St. Benedict’s Senior Community continues to evolve and advance resident and family engagement across their settings of care. As required by Centers for Medicare and Medicaid Services (CMS) through the Minnesota Department of Health (MDH), St. Benedict’s efforts begin with their Resident Council. The Resident Council holds a full council meeting every other month. This meeting usually has 20-30 residents in attendance. All residents are welcome to attend.
Additionally, the facility hosts “Floor Meetings” every month. All residents on each floor are invited to come. The topics of this meeting range from activities on the floor to the food that is served, and any ideas on the delivery of care or relationships with caregivers.
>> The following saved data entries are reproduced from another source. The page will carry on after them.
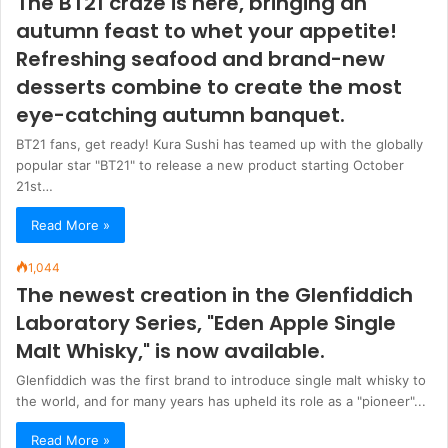
The BT21 craze is here, bringing an
autumn feast to whet your appetite!
Refreshing seafood and brand-new
desserts combine to create the most
eye-catching autumn banquet.
BT21 fans, get ready! Kura Sushi has teamed up with the globally
popular star "BT21" to release a new product starting October
21st…
Read More »
1,044
The newest creation in the Glenfiddich
Laboratory Series, "Eden Apple Single
Malt Whisky," is now available.
Glenfiddich was the first brand to introduce single malt whisky to
the world, and for many years has upheld its role as a "pioneer"...
Read More »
A similar challenge faced by many long-term care facilities, attendance of the Family Council has been a bit more of a struggle. St. Benedict’s has offered this meeting in a variety of ways in hopes of improving participation. Christine Bakke, Administrator, stated, “We tried a variety of tactics including alternating the times of day or days of the week that meetings were held and providing food and treats to encourage interest.” If meetings were held about 4 times per year, an average attendance was about 3-5 people. Leadership noted a higher interest for families with loved ones in the memory care facilities; Bakke states, “we saw this interest and turned some additional focus there to help these families become more engaged in the care of their loved ones. We now host these meetings every other month, and average a much higher number of families attending.”
For a more recent construction project in housing, St. Benedict’s held numerous focus groups for the design and service development process. “I’ve been so impressed watching that process unfold over time, and continuing to see how essential it is to have our residents and families guide the process,” states Bakke.
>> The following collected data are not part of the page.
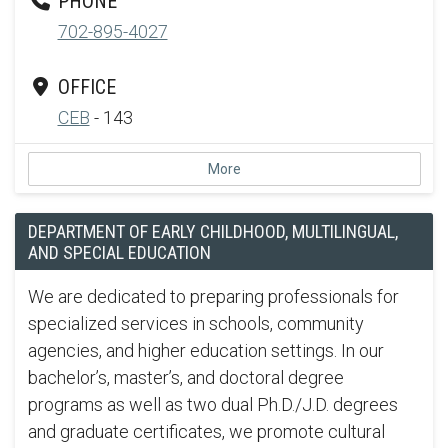
PHONE
702-895-4027
OFFICE
CEB
- 143
More
DEPARTMENT OF EARLY CHILDHOOD, MULTILINGUAL,
AND SPECIAL EDUCATION
We are dedicated to preparing professionals for
specialized services in schools, community
agencies, and higher education settings. In our
bachelor’s, master’s, and doctoral degree
programs as well as two dual Ph.D./J.D. degrees
and graduate certificates, we promote cultural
As part of this process, CentraCare Health is creating a set of Service Standards across all settings related to continuing to improve the patient experience. This common set of Service Standards will be the same regardless of the setting of care. Part of this work will be forming a council comprised of three distinct groups (Clinics, Hospital, and Senior Services) to bring the voice of the patient to the planning. It is important to CentraCare that this group carries forth opinions and ideas from both an Experience and Quality of Care perspective. Recruitment for this group will be by invite at first, possibly transitioning to volunteer over time.
Bakke ends by reminding others, “Partnering with residents and families is essential to ensure our communities are strong and our care is the best it can be. We continue to learn from our past experiences, from others in the region, and try new tactics to ensure all voices around the table are heard and part of the conversation.”
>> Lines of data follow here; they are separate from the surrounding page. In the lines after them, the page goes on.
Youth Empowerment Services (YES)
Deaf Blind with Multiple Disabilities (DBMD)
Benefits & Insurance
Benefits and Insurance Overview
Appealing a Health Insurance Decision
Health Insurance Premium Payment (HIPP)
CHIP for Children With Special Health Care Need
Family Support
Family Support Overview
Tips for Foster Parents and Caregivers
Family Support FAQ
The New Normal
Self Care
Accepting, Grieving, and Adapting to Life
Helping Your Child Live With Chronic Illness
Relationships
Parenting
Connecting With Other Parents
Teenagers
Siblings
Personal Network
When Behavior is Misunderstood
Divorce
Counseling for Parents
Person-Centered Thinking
Caution, look out ahead! Challenges faced by CentraCare’s St. Benedict Senior Community:
- How to measure success in these engagement areas; defining the best metrics for understanding the success and effectiveness of councils and committees
- Educating staff, particularly in the nursing home, how to interact with the residents and families within a council/committee structure to make everyone feel comfortable and safe to bring ideas and opinions forward; relationships between staff and residents can create a complex dynamic as they may know each other for many years and have a different bond that a shorter-stay care setting (like a hospital or clinic).
- Techniques for recruiting and interviewing patients or family members to serve on long-term committees and councils to ensure the right fit based on the objectives of the council or committee.